Sheepshead are regaining their popularity, when most species are lock-jawed and hook shy. Many catches have come from offshore structures, with the Gordon being the most favored.
While these trips bring quality catches, having to contend with fuel prices can put a curve in your bow. Sheepshead are abundant and just as eager to take the hook from inshore structures as well. Bridge pilings, docks, seawalls and rock formations are holding heavyweights.
Baits are easy to locate with our recent unseasonably warm weather, but while fiddlers might be a bit tricky -- clams, oysters and mussels also work. The trick is to make thin strips of your bait, and use stout, short shank hooks and stiff rods.
If tides are strong, fish the leeside of structure. When tides are slack, look for drops and thick formations of shells in, on and around hard-based structures. Sheepshead are attracted to these croppings, so setting your bait into the mix will generate a good bit of interest.
I am far from being an expert on sheepshead, but I do know that offshore and inshore bites are different games. A proven technique is to fish directly on the structure with no float and as little weight as possible. When you feel the slightest tap, you are too late, so be sure to have plenty of bait on hand.
Give a run for sheepshead. It beats any of the alternatives, and you might just catch a few.
An estimated 50,000 hunters will take to the woods during the upcoming turkey season, generating an estimated $30 million in direct income for South Carolina's economy.
The 2012 wild turkey season begins April 1 on private lands in 34 counties that make up Game Zones 1-5, and on April 2 for all Wildlife Management Areas statewide where turkey hunting is allowed.
The season opens March 15 on private lands only in Game Zone 6: Allendale, Bamberg, Barnwell, Beaufort, Berkeley, Calhoun, Charleston, Colleton, Dorchester, Hampton, Jasper and Orangeburg counties. The season closes May 1 throughout the state.
David, my old fishing and hunting partner, called and seemed a bit disturbed.
When I asked why, he said he was in town hoping for a bit of fishing but had his brother-in-law along. David told me the guy is a "one-upper" -- he does things a bit better, claims more than he knows and knows very little.

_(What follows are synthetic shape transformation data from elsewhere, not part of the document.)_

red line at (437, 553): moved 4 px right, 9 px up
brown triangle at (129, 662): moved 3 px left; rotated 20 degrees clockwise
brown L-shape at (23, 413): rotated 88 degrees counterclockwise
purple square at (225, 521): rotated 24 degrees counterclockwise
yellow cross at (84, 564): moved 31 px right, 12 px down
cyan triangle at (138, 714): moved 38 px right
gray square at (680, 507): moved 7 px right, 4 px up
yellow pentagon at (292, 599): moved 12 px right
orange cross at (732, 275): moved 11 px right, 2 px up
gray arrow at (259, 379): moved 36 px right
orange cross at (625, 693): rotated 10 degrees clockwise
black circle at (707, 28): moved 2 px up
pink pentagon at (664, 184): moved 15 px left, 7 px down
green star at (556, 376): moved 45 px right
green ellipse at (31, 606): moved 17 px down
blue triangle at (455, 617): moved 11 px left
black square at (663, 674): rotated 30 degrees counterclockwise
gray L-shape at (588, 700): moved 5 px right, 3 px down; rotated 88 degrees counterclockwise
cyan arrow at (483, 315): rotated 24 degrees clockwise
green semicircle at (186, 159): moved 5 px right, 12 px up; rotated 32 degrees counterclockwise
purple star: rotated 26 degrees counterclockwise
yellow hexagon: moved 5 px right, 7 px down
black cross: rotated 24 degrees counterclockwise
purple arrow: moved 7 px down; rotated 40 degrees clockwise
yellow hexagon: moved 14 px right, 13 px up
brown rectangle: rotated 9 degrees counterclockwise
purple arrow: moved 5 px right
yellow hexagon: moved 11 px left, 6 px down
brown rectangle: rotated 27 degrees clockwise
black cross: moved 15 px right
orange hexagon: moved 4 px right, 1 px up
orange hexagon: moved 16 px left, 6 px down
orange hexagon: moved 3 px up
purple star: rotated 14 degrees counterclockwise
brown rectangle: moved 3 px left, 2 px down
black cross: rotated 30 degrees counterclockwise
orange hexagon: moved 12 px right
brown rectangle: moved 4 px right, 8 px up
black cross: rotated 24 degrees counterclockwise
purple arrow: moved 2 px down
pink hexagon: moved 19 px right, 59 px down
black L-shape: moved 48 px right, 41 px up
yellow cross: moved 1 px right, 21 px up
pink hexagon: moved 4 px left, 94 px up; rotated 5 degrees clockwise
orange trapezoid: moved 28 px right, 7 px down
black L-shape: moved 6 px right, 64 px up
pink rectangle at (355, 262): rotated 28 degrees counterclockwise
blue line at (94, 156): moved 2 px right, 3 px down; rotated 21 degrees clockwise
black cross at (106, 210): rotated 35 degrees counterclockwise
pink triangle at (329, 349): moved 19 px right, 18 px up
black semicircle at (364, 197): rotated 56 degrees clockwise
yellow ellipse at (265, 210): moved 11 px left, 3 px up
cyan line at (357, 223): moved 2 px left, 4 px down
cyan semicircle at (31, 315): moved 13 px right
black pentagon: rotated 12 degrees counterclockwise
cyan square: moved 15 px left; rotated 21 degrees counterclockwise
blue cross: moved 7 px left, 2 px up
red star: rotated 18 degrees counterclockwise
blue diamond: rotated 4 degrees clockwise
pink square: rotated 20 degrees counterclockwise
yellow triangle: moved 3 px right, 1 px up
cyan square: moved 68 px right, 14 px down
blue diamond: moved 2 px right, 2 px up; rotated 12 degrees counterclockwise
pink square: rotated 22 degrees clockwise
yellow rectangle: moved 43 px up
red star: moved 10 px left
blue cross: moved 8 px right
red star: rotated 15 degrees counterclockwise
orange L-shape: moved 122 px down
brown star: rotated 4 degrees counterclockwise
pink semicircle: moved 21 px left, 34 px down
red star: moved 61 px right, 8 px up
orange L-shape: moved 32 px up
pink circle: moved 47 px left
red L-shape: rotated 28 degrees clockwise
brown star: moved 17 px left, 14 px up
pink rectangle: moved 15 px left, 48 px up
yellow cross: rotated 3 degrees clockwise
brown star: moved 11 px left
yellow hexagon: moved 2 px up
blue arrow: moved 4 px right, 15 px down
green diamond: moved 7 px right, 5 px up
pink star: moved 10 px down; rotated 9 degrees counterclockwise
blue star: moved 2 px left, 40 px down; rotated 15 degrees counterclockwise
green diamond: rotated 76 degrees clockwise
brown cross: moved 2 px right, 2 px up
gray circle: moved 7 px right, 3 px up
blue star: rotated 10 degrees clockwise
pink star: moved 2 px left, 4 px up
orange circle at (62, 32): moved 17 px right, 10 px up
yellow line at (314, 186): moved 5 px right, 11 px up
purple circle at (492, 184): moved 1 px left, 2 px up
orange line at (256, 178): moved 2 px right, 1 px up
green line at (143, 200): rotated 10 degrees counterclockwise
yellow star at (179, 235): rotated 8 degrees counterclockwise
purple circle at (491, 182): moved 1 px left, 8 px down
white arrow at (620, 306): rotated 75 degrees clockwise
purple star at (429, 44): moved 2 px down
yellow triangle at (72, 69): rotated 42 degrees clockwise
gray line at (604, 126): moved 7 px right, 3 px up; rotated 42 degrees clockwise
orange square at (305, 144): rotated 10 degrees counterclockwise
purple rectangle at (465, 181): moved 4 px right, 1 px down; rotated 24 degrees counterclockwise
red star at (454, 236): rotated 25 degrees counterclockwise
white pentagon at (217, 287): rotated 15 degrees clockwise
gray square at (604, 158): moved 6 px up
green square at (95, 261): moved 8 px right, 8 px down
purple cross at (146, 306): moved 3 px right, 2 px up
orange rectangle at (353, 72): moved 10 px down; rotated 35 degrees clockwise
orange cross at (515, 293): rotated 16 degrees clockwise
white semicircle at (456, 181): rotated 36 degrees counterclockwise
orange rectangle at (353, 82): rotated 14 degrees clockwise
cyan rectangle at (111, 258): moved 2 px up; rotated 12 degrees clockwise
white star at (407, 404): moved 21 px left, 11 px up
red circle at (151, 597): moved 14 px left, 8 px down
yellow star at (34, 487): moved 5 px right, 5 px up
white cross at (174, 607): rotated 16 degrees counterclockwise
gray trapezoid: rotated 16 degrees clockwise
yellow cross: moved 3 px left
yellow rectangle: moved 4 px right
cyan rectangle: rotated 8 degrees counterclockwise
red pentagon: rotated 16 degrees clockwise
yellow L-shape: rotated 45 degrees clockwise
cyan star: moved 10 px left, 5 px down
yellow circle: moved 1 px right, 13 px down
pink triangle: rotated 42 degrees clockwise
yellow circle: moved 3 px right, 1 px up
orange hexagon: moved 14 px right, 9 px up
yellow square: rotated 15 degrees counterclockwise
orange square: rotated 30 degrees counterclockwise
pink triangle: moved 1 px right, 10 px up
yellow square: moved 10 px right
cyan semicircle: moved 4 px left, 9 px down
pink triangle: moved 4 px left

"I took him fishing and my wife told me to make sure I kept an eye on him," David said. "She later called and wanted to know where he was. I told her quite simply, 'If he knows as much about boating as he thinks he does, he is probably having a great time. If he knows as little as I think he does, he should be swimming to shore right about now.' "
Many newer reels on the market have plastic spools mounted to their frames. The spools are disposable and last long enough to change lines. They cannot be wound commercially and often will warp if an attempt is made.
The result is angry fishermen and a lack of confidence in the reel manufacturer. When you decide to spend your hard-earned money for a new reel, be sure to check the spools. It's not that difficult, as most of them are pre-spooled with line and usually matched with a rod and sold as a combination outfit.